● **HOW TO COMPLETE THIS TASK**:
All of the listing is to be written out word for word, with the pictures left out.

● **DATA EXTRACTS**:
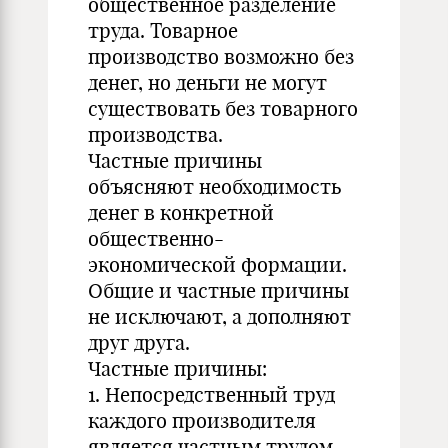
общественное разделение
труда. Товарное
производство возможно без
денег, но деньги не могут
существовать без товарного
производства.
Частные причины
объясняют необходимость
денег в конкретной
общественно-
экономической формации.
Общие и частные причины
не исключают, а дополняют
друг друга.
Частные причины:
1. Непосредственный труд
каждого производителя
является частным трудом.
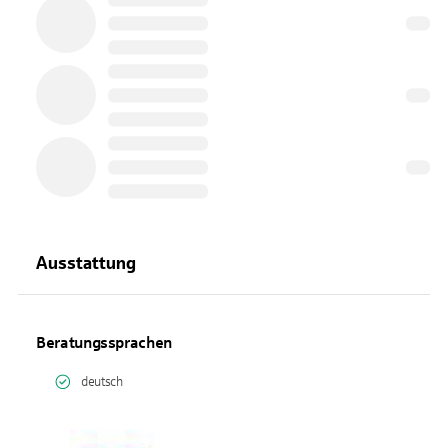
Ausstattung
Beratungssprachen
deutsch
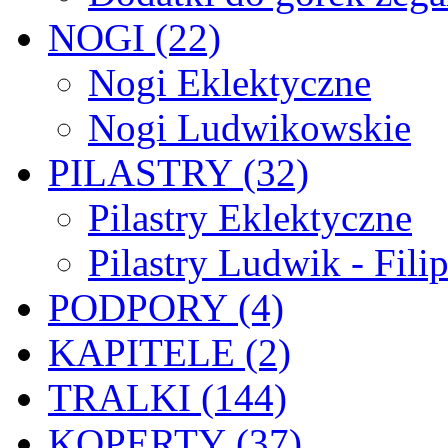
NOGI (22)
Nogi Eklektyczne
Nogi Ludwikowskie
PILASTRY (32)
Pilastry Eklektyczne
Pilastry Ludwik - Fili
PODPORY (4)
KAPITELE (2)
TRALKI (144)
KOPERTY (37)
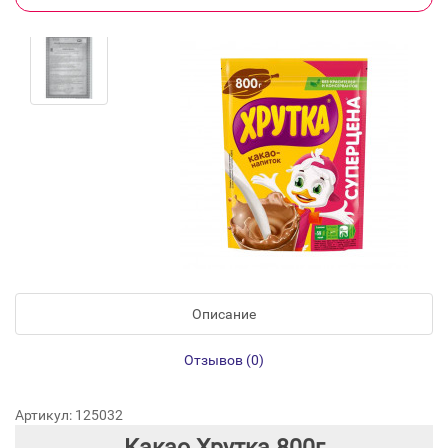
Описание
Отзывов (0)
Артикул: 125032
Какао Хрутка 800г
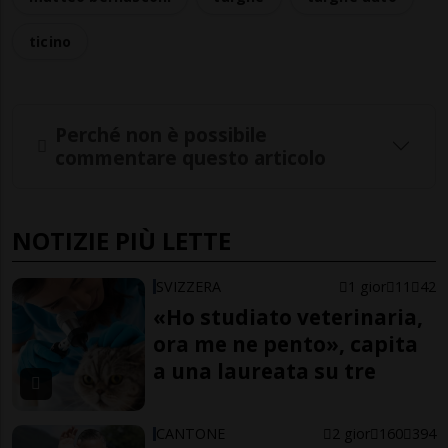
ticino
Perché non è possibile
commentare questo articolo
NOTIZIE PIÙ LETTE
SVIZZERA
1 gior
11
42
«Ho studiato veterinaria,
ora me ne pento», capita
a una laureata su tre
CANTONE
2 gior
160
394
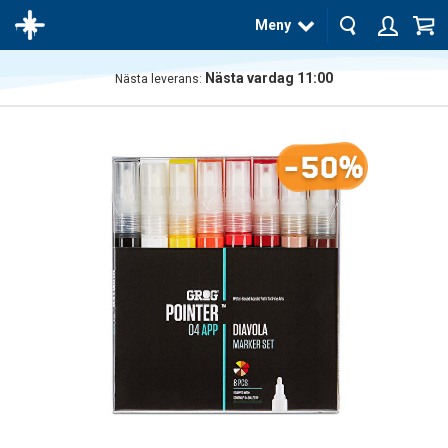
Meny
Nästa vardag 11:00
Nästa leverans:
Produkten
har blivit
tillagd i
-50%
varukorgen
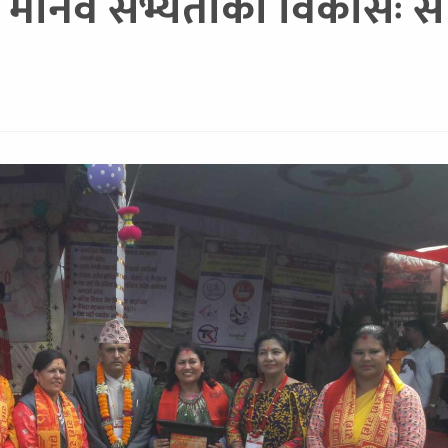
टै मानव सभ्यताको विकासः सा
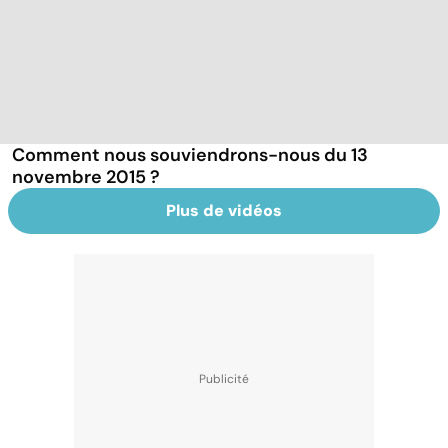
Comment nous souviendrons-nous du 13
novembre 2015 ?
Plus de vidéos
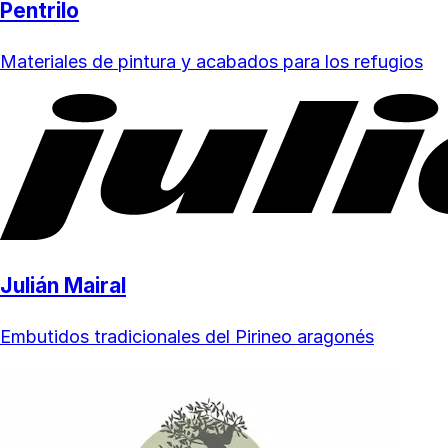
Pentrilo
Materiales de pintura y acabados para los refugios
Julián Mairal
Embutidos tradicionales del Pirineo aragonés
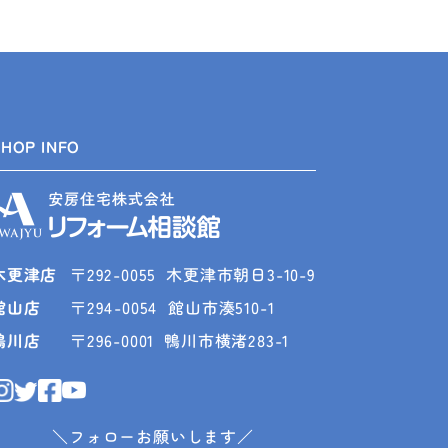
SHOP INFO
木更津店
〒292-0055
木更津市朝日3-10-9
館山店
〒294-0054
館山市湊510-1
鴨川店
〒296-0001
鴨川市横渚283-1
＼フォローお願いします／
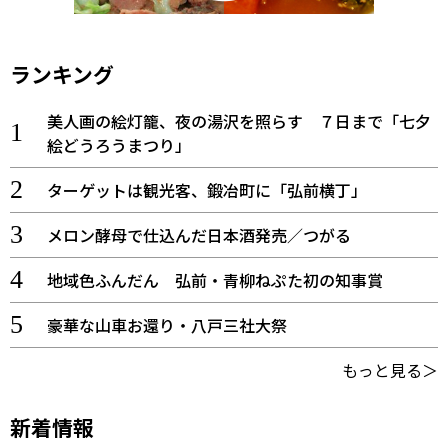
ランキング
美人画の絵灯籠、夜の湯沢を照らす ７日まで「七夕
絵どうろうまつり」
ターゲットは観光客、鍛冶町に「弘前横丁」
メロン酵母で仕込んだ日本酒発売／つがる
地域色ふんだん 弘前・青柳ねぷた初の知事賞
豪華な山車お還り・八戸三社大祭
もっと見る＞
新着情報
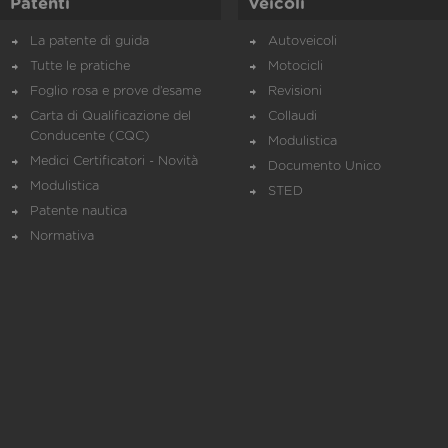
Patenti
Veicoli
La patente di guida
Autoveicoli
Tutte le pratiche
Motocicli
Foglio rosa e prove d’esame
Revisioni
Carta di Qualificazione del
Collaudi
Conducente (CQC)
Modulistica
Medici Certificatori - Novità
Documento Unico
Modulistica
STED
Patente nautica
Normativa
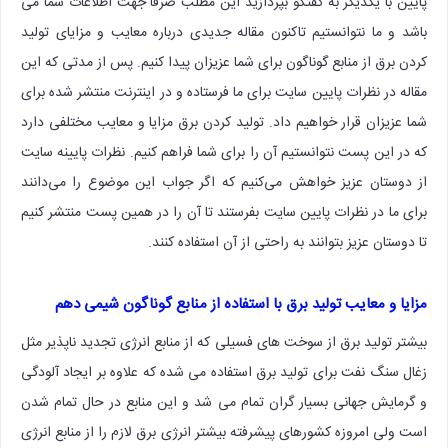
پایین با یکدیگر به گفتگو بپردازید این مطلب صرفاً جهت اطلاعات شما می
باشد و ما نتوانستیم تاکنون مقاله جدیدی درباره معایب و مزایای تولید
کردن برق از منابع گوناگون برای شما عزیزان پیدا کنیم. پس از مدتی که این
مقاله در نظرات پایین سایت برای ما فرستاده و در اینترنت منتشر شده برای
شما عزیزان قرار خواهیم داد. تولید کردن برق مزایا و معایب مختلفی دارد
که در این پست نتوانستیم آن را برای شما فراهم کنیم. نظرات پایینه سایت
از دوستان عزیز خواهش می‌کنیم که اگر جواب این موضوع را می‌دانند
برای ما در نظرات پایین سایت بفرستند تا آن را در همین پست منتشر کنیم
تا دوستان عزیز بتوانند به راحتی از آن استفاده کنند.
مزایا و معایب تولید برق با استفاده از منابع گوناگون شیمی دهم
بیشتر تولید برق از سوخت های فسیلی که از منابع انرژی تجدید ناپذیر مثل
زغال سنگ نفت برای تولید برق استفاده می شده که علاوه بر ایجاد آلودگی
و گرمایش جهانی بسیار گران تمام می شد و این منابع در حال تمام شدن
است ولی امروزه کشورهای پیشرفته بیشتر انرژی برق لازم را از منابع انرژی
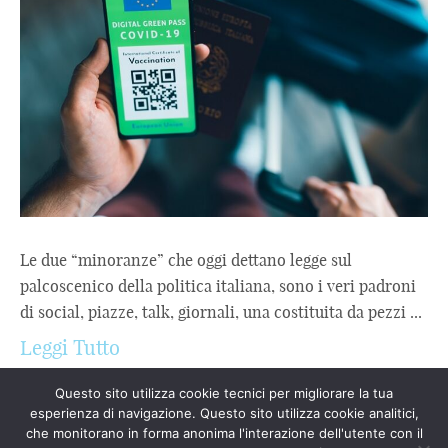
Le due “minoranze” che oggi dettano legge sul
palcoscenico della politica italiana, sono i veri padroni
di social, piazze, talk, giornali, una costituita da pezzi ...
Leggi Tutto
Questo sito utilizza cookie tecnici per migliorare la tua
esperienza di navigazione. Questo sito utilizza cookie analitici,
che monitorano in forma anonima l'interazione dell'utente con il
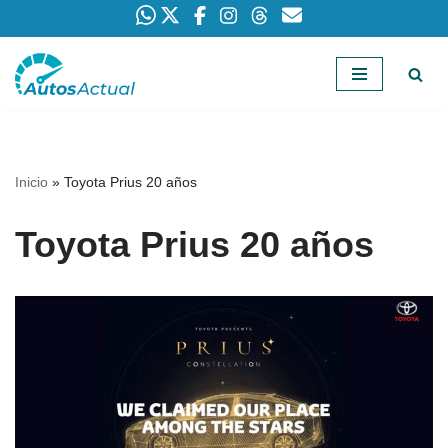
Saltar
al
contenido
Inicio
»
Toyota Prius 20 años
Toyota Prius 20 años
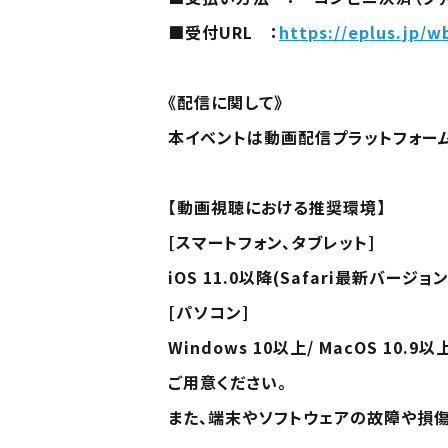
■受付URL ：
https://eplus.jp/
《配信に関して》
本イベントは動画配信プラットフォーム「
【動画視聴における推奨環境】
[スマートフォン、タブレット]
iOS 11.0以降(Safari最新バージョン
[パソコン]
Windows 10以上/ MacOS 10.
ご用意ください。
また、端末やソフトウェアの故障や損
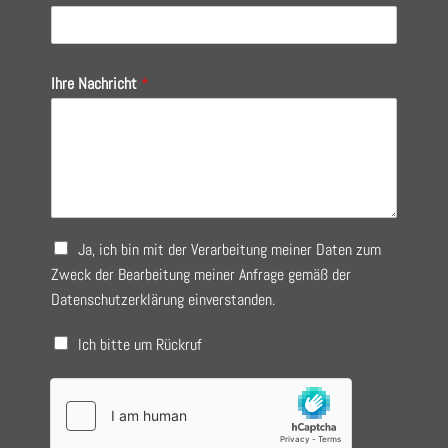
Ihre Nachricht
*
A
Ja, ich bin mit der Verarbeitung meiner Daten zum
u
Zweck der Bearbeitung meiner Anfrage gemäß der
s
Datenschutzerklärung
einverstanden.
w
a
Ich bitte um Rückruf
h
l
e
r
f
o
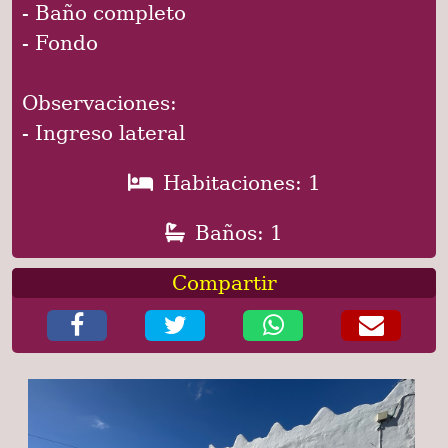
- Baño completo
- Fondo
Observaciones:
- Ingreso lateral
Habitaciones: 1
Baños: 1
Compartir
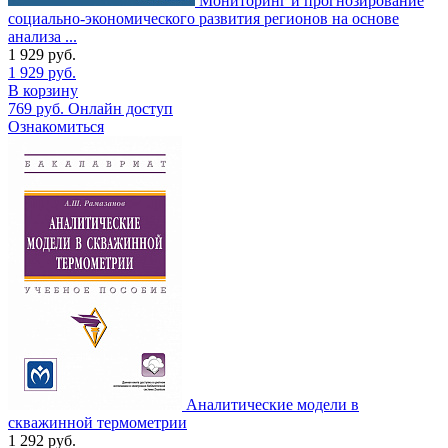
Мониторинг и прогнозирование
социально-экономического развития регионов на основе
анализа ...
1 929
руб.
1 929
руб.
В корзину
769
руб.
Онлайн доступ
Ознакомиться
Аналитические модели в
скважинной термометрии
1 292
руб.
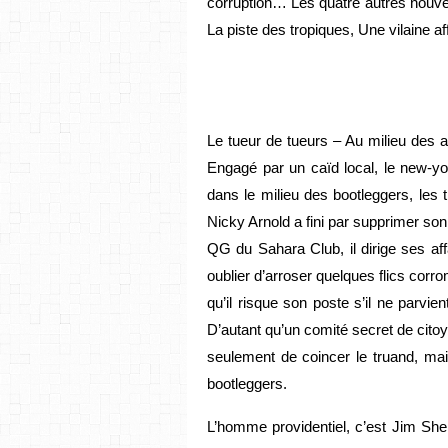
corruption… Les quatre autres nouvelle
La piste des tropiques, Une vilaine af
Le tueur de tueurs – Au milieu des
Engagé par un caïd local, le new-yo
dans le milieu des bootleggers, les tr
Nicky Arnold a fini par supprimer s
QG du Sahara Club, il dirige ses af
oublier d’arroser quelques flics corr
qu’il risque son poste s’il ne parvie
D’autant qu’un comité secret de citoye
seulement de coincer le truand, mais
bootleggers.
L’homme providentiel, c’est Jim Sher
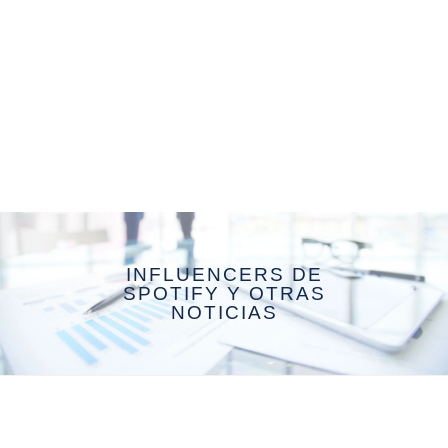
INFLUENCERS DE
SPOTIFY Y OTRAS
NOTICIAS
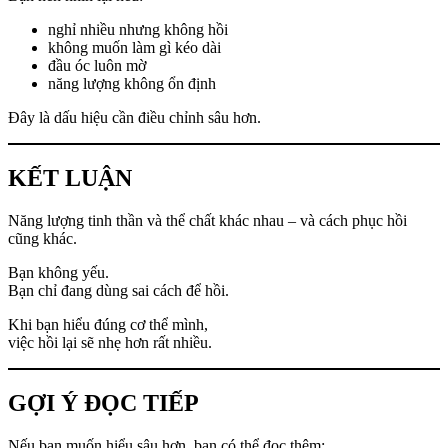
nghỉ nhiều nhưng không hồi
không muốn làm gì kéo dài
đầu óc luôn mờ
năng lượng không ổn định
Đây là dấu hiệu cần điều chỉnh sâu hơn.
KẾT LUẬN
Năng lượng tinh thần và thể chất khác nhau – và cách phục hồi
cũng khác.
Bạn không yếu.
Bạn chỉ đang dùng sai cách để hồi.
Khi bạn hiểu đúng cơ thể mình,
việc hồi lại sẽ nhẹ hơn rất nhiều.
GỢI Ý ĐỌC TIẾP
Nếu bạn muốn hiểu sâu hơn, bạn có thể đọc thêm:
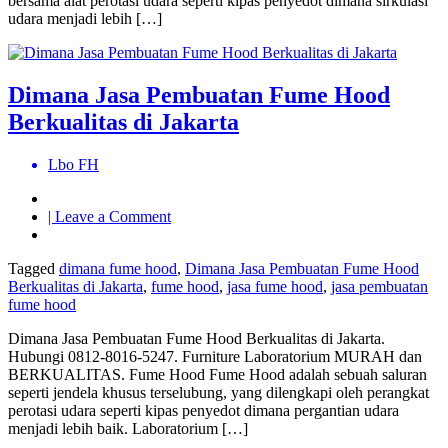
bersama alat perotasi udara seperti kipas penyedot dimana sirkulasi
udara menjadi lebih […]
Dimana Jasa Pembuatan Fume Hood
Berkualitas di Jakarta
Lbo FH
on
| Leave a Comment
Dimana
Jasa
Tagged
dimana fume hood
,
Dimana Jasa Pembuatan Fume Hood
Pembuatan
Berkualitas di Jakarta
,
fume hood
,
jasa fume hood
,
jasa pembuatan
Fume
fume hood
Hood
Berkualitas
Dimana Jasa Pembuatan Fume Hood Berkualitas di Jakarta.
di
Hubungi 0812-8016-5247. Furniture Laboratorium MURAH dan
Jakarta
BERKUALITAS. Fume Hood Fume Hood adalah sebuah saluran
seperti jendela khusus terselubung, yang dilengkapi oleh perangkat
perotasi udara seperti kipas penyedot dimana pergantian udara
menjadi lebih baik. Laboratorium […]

● **EXERCISE RESULT**:
общественное разделение
труда. Товарное
производство возможно без
денег, но деньги не могут
существовать без товарного
производства.
Частные причины
объясняют необходимость
денег в конкретной
общественно-
экономической формации.
Общие и частные причины
не исключают, а дополняют
друг друга.
Частные причины:
1. Непосредственный труд
каждого производителя
является частным трудом.
Ausstattung
Beratungssprachen
deutsch
NOGI (22)
Nogi Eklektyczne
Nogi Ludwikowskie
PILASTRY (32)
Pilastry Eklektyczne
Pilastry Ludwik - Fili
PODPORY (4)
KAPITELE (2)
TRALKI (144)
KOPERTY (37)
Описание
Отзывов (0)
Артикул: 125032
Какао Хрутка 800г
ticino
Perché non è possibile
commentare questo articolo
NOTIZIE PIÙ LETTE
SVIZZERA
1 gior
11
42
«Ho studiato veterinaria,
ora me ne pento», capita
a una laureata su tre
CANTONE
2 gior
160
394
Meny
Nästa vardag 11:00
Nästa leverans:
Produkten
har blivit
tillagd i
-50%
varukorgen
टै मानव सभ्यताको विकासः सा
Comment nous souviendrons-nous du 13
novembre 2015 ?
Plus de vidéos
Pentrilo
Materiales de pintura y acabados para los refugios
Julián Mairal
Embutidos tradicionales del Pirineo aragonés
SHOP INFO
木更津店
〒292-0055
木更津市朝日3-10-9
館山店
〒294-0054
館山市湊510-1
鴨川店
〒296-0001
鴨川市横渚283-1
＼フォローお願いします／
ランキング
美人画の絵灯籠、夜の湯沢を照らす ７日まで「七夕
絵どうろうまつり」
ターゲットは観光客、鍛冶町に「弘前横丁」
メロン酵母で仕込んだ日本酒発売／つがる
地域色ふんだん 弘前・青柳ねぷた初の知事賞
豪華な山車お還り・八戸三社大祭
もっと見る＞
新着情報
Patenti
Veicoli
La patente di guida
Autoveicoli
Tutte le pratiche
Motocicli
Foglio rosa e prove d’esame
Revisioni
Carta di Qualificazione del
Collaudi
Conducente (CQC)
Modulistica
Medici Certificatori - Novità
Documento Unico
Modulistica
STED
Patente nautica
Normativa
پایین با یکدیگر به گفتگو بپردازید این مطلب صرفاً جهت اطلاعات شما می
باشد و ما نتوانستیم تاکنون مقاله جدیدی درباره معایب و مزایای تولید
کردن برق از منابع گوناگون برای شما عزیزان پیدا کنیم. پس از مدتی که این
مقاله در نظرات پایین سایت برای ما فرستاده و در اینترنت منتشر شده برای
شما عزیزان قرار خواهیم داد. تولید کردن برق مزایا و معایب مختلفی دارد
که در این پست نتوانستیم آن را برای شما فراهم کنیم. نظرات پایینه سایت
از دوستان عزیز خواهش می‌کنیم که اگر جواب این موضوع را می‌دانند
برای ما در نظرات پایین سایت بفرستند تا آن را در همین پست منتشر کنیم
تا دوستان عزیز بتوانند به راحتی از آن استفاده کنند.
مزایا و معایب تولید برق با استفاده از منابع گوناگون شیمی دهم
بیشتر تولید برق از سوخت های فسیلی که از منابع انرژی تجدید ناپذیر مثل
زغال سنگ نفت برای تولید برق استفاده می شده که علاوه بر ایجاد آلودگی
و گرمایش جهانی بسیار گران تمام می شد و این منابع در حال تمام شدن
است ولی امروزه کشورهای پیشرفته بیشتر انرژی برق لازم را از منابع انرژی
Le due “minoranze” che oggi dettano legge sul
palcoscenico della politica italiana, sono i veri padroni
di social, piazze, talk, giornali, una costituita da pezzi ...
Leggi Tutto
Questo sito utilizza cookie tecnici per migliorare la tua
esperienza di navigazione. Questo sito utilizza cookie analitici,
che monitorano in forma anonima l'interazione dell'utente con il
Saltar
al
contenido
Inicio
»
Toyota Prius 20 años
Toyota Prius 20 años
■受付URL ：
https://eplus.jp/
《配信に関して》
本イベントは動画配信プラットフォーム「
【動画視聴における推奨環境】
[スマートフォン、タブレット]
iOS 11.0以降(Safari最新バージョン
[パソコン]
Windows 10以上/ MacOS 10.
ご用意ください。
また、端末やソフトウェアの故障や損
Ihre Nachricht
*
A
Ja, ich bin mit der Verarbeitung meiner Daten zum
u
Zweck der Bearbeitung meiner Anfrage gemäß der
s
Datenschutzerklärung
einverstanden.
w
a
Ich bitte um Rückruf
h
l
e
r
f
o
- Baño completo
- Fondo
Observaciones:
- Ingreso lateral
Habitaciones: 1
Baños: 1
Compartir
Мониторинг и прогнозирование
социально-экономического развития регионов на основе
анализа ...
1 929
руб.
1 929
руб.
В корзину
769
руб.
Онлайн доступ
Ознакомиться
Аналитические модели в
скважинной термометрии
1 292
руб.
corruption… Les quatre autres nouvelle
La piste des tropiques, Une vilaine af
Le tueur de tueurs – Au milieu des
Engagé par un caïd local, le new-yo
dans le milieu des bootleggers, les tr
Nicky Arnold a fini par supprimer s
QG du Sahara Club, il dirige ses af
oublier d’arroser quelques flics corr
qu’il risque son poste s’il ne parvie
D’autant qu’un comité secret de citoye
seulement de coincer le truand, mais
bootleggers.
L’homme providentiel, c’est Jim Sher
INFLUENCERS DE
SPOTIFY Y OTRAS
NOTICIAS
nghỉ nhiều nhưng không hồi
không muốn làm gì kéo dài
đầu óc luôn mờ
năng lượng không ổn định
Đây là dấu hiệu cần điều chỉnh sâu hơn.
KẾT LUẬN
Năng lượng tinh thần và thể chất khác nhau – và cách phục hồi
cũng khác.
Bạn không yếu.
Bạn chỉ đang dùng sai cách để hồi.
Khi bạn hiểu đúng cơ thể mình,
việc hồi lại sẽ nhẹ hơn rất nhiều.
GỢI Ý ĐỌC TIẾP
Nếu bạn muốn hiểu sâu hơn, bạn có thể đọc thêm:
bersama alat perotasi udara seperti kipas penyedot dimana sirkulasi
udara menjadi lebih […]
Dimana Jasa Pembuatan Fume Hood
Berkualitas di Jakarta
Lbo FH
on
| Leave a Comment
Dimana
Jasa
Tagged
dimana fume hood
,
Dimana Jasa Pembuatan Fume Hood
Pembuatan
Berkualitas di Jakarta
,
fume hood
,
jasa fume hood
,
jasa pembuatan
Fume
fume hood
Hood
Berkualitas
Dimana Jasa Pembuatan Fume Hood Berkualitas di Jakarta.
di
Hubungi 0812-8016-5247. Furniture Laboratorium MURAH dan
Jakarta
BERKUALITAS. Fume Hood Fume Hood adalah sebuah saluran
seperti jendela khusus terselubung, yang dilengkapi oleh perangkat
perotasi udara seperti kipas penyedot dimana pergantian udara
menjadi lebih baik. Laboratorium […]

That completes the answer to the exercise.